# **Grammar for MiniLang**


In [None]:
program -> statement_list

statement_list -> statement ';' statement_list | statement ';'
statement -> assignment | conditional | print

assignment -> IDENTIFIER '=' expression

conditional -> 'if' '(' expression ')' '{' statement_list '}' 'else' '{' statement_list '}'

print -> 'print' expression

expression -> term | expression '+' term | expression '-' term
term -> factor | term '*' factor | term '/' factor
factor -> IDENTIFIER | INTEGER | '(' expression ')' | BOOLEAN | UNARY_OP factor

UNARY_OP -> '!' | '-' | '+'

BOOLEAN -> 'true' | 'false'


# **Top-down recursive descent parser for MiniLang**

In [12]:
import re

# Token types
INTEGER = 'INTEGER'
BOOLEAN = 'BOOLEAN'
IDENTIFIER = 'IDENTIFIER'
KEYWORD = 'KEYWORD'
OPERATOR = 'OPERATOR'
DELIMITER = 'DELIMITER'
COMMENT = 'COMMENT'

# Regular expressions for tokenization
token_expressions = [
    (r'\d+', INTEGER),
    (r'(true|false)', BOOLEAN),
    (r'[a-zA-Z][a-zA-Z0-9_]*', IDENTIFIER),
    (r'(if|else|print)', KEYWORD),
    (r'[\+\-\*\/\&\|\!\=\>\<\(\)\{\}\;\=]', OPERATOR),
    (r'\/\/.*', COMMENT),
    (r'\s+', None)  # Ignore whitespace
]

# Tokenize function
def tokenize(code):
    tokens = []
    while code:
        for pattern, token_type in token_expressions:
            match = re.match(pattern, code)
            if match:
                value = match.group(0)
                if token_type is not None:
                    tokens.append((value, token_type))
                break
        code = code[len(value):]
    return tokens

# AST Node class
class ASTNode:
    def __init__(self, type_, value=None, children=None):
        self.type = type_
        self.value = value
        self.children = children if children is not None else []

    def __repr__(self):
        if self.children:
            return f'{self.type}({", ".join(repr(child) for child in self.children)})'
        elif self.value:
            return f'{self.type}: {self.value}'
        else:
            return f'{self.type}'

# Parser class
class Parser:
    def __init__(self, tokens):
        self.tokens = tokens
        self.current_token = None
        self.token_index = -1
        self.advance()

    def advance(self):
        self.token_index += 1
        if self.token_index < len(self.tokens):
            self.current_token = self.tokens[self.token_index]
        else:
            self.current_token = None

    def parse(self):
        return self.parse_program()

    def parse_program(self):
        program = ASTNode('Program')
        while self.current_token:
            statement = self.parse_statement()
            if statement:
                program.children.append(statement)
        return program

    def parse_statement(self):
        token = self.current_token
        if token[1] == KEYWORD:
            if token[0] == 'if':
                return self.parse_if_statement()
            elif token[0] == 'print':
                return self.parse_print_statement()
        elif token[1] == IDENTIFIER:
            return self.parse_assignment()
        self.advance()  # Skip unsupported statement
        return None

    def parse_assignment(self):
        identifier = self.current_token[0]
        self.advance()  # Skip identifier
        self.advance()  # Skip '='
        value = self.parse_expression()
        self.advance()  # Skip ';'
        return ASTNode('Assignment', (identifier, value))
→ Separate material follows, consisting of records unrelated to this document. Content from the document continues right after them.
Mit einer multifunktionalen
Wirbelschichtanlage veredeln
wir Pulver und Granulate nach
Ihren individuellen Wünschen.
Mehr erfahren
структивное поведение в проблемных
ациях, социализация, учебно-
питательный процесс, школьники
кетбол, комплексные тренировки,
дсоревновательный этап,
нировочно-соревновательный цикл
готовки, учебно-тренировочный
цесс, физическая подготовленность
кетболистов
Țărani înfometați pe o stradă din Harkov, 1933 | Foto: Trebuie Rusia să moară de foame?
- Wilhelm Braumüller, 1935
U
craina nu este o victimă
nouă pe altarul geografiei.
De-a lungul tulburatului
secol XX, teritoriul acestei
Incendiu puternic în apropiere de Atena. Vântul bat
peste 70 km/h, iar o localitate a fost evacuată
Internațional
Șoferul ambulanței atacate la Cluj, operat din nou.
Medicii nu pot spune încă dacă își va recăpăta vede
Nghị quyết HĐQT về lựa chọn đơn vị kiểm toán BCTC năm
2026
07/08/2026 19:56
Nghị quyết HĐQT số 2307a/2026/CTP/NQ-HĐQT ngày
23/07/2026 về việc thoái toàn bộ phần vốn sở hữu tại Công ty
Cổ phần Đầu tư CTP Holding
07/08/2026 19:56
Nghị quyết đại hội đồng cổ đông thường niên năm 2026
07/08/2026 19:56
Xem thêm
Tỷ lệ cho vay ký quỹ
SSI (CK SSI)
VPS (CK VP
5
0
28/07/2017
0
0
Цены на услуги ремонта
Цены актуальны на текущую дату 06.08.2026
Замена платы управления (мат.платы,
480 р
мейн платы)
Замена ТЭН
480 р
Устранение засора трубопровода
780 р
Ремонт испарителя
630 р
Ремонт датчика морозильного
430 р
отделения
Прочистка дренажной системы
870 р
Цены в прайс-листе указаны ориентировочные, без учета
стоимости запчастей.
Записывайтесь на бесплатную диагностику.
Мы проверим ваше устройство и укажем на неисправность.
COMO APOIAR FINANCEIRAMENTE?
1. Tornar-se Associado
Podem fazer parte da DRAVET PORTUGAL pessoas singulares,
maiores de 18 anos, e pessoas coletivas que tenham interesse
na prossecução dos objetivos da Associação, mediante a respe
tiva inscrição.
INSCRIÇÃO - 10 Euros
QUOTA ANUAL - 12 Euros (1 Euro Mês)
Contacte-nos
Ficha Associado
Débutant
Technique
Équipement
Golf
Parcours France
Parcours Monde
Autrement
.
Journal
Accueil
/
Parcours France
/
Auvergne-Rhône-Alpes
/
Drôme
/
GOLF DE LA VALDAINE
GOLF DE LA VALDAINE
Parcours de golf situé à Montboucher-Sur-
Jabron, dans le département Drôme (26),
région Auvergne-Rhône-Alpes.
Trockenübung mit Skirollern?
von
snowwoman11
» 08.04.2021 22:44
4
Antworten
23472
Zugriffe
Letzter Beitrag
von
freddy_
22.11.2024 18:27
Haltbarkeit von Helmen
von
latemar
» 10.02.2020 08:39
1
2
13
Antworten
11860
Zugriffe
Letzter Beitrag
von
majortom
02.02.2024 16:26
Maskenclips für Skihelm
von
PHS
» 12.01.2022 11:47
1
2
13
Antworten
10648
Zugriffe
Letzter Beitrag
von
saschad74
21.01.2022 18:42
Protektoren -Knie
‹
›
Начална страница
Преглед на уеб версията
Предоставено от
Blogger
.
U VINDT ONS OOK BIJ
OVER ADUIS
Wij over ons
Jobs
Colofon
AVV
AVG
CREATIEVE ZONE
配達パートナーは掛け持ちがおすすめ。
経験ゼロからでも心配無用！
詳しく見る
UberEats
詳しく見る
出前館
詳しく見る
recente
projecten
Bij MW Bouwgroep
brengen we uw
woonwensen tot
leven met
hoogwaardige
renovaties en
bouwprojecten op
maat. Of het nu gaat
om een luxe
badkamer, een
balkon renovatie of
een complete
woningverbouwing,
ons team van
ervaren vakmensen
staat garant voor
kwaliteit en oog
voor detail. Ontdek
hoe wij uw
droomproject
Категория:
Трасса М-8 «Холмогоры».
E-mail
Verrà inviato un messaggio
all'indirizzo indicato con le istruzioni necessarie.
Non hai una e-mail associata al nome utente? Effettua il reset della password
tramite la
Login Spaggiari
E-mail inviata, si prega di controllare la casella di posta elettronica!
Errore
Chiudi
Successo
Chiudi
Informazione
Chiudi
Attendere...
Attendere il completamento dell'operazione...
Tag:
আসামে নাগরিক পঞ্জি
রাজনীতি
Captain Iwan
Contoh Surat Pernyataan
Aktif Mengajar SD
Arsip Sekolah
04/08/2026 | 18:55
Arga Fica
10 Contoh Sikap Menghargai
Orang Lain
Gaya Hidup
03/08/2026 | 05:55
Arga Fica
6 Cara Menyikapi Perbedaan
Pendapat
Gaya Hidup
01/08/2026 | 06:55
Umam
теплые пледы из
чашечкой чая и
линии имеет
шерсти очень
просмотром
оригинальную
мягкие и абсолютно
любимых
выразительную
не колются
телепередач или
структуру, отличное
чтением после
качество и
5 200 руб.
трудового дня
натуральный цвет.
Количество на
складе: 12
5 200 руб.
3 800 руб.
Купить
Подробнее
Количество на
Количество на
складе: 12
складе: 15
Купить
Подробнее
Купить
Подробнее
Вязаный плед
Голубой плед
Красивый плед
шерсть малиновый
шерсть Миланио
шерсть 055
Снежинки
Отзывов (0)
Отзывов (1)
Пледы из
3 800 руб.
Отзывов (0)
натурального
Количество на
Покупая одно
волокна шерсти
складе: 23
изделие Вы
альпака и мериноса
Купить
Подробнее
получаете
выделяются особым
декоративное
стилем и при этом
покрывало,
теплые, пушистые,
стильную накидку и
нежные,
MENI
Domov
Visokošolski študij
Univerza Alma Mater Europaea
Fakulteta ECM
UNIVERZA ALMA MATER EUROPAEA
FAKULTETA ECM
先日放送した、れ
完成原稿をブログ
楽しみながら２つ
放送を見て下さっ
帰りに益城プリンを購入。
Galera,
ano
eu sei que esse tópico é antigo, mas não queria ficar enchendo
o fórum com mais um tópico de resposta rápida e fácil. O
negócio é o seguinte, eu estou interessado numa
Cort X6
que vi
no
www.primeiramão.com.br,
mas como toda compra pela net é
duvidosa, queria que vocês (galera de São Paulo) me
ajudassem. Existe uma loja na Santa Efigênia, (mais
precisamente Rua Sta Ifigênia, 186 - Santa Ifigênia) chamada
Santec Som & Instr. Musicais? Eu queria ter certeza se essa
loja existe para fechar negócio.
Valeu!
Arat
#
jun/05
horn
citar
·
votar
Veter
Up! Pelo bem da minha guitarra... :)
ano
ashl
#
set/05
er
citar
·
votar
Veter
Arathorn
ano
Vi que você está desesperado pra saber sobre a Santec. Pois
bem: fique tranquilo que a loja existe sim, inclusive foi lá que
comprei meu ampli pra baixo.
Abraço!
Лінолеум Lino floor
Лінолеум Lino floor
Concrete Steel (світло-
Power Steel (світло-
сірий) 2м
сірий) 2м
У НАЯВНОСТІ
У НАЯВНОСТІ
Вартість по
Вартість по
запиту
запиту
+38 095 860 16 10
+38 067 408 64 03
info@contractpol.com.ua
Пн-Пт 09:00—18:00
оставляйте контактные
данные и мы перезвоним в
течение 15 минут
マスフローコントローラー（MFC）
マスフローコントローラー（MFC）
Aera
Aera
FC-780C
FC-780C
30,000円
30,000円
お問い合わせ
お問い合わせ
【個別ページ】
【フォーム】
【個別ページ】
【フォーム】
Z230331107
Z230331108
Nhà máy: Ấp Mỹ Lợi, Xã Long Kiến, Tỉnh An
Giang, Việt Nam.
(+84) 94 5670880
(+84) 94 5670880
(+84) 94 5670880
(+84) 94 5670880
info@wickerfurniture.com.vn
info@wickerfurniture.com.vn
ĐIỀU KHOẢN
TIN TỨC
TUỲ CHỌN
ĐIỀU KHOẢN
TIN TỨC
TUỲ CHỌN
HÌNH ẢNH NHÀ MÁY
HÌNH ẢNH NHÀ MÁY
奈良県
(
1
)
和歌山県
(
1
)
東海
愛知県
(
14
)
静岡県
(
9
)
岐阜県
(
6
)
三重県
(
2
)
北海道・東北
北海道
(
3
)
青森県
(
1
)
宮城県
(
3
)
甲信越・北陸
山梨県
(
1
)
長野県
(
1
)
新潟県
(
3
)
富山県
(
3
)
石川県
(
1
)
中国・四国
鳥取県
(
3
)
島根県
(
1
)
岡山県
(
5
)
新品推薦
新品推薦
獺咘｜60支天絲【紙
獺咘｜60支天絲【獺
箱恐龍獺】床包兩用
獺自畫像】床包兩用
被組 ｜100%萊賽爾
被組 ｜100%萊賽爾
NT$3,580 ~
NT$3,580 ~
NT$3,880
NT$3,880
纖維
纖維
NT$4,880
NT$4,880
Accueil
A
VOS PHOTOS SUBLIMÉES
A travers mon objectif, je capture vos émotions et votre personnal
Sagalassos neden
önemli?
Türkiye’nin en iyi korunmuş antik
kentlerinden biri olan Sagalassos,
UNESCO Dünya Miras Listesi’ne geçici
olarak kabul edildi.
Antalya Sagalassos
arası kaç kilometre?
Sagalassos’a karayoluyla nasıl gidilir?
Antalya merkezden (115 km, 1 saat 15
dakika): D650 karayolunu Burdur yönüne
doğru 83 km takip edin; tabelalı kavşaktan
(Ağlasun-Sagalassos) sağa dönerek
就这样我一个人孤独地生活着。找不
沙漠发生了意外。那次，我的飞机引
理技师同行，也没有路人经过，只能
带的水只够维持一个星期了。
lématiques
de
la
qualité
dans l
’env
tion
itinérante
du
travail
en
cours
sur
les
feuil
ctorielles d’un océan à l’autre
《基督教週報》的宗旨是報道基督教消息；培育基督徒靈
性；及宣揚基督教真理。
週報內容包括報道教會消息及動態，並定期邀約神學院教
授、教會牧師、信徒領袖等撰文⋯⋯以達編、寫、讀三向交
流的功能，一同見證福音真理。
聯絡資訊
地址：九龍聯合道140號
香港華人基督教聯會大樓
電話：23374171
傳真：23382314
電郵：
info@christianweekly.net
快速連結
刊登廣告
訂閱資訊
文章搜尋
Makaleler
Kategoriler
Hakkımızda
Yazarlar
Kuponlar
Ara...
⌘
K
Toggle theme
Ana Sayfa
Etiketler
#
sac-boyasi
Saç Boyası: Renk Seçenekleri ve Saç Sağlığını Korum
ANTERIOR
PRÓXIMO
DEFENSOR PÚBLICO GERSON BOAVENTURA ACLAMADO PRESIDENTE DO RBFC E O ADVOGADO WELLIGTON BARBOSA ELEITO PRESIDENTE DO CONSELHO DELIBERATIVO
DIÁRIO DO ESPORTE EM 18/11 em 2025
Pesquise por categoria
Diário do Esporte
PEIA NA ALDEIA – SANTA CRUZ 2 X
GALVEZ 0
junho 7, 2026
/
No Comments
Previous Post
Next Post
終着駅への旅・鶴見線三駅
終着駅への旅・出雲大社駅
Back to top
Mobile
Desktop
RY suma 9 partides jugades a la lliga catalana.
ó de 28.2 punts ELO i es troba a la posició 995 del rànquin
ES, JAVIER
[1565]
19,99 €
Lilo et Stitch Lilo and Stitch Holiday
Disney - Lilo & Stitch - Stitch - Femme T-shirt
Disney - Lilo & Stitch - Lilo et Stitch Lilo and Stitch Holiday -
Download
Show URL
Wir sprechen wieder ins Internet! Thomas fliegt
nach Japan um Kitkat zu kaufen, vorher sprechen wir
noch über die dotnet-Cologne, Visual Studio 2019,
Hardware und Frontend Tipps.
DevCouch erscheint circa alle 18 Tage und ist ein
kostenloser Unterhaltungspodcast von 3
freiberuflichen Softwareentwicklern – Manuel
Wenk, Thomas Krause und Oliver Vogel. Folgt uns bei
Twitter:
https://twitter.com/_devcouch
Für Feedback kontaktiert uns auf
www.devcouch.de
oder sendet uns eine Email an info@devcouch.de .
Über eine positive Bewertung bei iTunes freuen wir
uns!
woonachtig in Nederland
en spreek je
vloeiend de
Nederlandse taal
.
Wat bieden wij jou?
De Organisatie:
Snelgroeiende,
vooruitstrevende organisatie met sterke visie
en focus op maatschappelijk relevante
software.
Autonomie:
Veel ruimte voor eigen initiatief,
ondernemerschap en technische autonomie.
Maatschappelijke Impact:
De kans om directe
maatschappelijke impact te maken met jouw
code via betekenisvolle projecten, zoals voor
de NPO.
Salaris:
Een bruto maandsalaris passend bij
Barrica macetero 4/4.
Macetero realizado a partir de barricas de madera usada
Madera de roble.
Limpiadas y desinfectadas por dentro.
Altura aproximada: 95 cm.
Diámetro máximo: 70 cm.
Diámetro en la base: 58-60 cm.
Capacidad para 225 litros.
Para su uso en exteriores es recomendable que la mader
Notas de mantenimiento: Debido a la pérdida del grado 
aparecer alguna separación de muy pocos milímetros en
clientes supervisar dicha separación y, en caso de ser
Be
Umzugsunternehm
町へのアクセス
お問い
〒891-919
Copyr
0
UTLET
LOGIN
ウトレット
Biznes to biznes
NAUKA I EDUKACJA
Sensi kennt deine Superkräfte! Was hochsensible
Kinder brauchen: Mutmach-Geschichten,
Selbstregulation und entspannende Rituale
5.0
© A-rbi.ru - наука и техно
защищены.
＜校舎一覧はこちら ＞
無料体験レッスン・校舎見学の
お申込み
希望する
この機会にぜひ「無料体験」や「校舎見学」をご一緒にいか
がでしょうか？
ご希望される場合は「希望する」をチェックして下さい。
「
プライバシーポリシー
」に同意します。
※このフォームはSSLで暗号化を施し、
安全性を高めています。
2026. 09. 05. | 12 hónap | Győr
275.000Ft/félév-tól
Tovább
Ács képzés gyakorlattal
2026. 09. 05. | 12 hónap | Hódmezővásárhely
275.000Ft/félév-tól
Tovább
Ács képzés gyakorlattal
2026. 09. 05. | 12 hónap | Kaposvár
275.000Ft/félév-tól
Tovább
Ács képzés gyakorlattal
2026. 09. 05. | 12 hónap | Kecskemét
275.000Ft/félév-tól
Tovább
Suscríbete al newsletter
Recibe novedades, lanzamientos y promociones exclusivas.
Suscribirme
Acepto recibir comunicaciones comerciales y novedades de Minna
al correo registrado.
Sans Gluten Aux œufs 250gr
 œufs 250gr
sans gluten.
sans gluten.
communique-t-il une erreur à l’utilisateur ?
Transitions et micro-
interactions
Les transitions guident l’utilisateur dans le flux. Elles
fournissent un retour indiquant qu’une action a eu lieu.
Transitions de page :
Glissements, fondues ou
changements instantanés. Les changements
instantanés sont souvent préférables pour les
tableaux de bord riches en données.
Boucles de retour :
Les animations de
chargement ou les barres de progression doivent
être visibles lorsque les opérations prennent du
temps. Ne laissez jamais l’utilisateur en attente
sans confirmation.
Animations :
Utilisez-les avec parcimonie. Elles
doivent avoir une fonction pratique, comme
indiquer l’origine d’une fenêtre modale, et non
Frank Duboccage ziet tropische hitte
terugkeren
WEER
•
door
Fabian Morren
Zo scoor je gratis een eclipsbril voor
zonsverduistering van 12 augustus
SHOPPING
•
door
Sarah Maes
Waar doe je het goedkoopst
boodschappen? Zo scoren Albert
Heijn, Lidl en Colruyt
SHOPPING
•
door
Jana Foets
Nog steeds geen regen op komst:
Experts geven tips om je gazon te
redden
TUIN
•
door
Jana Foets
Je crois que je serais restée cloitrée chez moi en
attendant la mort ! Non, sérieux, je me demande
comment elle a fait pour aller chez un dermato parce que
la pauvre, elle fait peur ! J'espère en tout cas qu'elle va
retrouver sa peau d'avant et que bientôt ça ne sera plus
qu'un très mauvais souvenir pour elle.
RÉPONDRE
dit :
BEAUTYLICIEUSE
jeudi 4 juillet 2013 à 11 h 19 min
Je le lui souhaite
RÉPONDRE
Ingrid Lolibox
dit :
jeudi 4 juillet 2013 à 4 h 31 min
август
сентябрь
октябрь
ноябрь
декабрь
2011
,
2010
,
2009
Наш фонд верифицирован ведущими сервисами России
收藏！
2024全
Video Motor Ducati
    def parse_if_statement(self):
        condition = self.parse_expression()
        self.advance()  # Skip '{'
        if_block = self.parse_program()
        self.advance()  # Skip '}'
        else_block = None
        if self.current_token and self.current_token[0] == 'else':
            self.advance()  # Skip 'else'
            self.advance()  # Skip '{'
            else_block = self.parse_program()
            self.advance()  # Skip '}'
        return ASTNode('IfStatement', (condition, if_block, else_block))

    def parse_print_statement(self):
        self.advance()  # Skip 'print'
        value = self.parse_expression()
        self.advance()  # Skip ';'
        return ASTNode('PrintStatement', value)

    def parse_expression(self):
        # For simplicity, assuming expressions are only identifiers or literals
        return ASTNode('Expression', self.current_token[0])

# Main function to test the parser
def main():
    code = input("Enter MiniLang code: ")
    tokens = tokenize(code)
    parser = Parser(tokens)
    ast = parser.parse()
    print(ast)

if __name__ == '__main__':
    main()


Enter MiniLang code: z = x +;
Program(Assignment: ('z', Expression: x))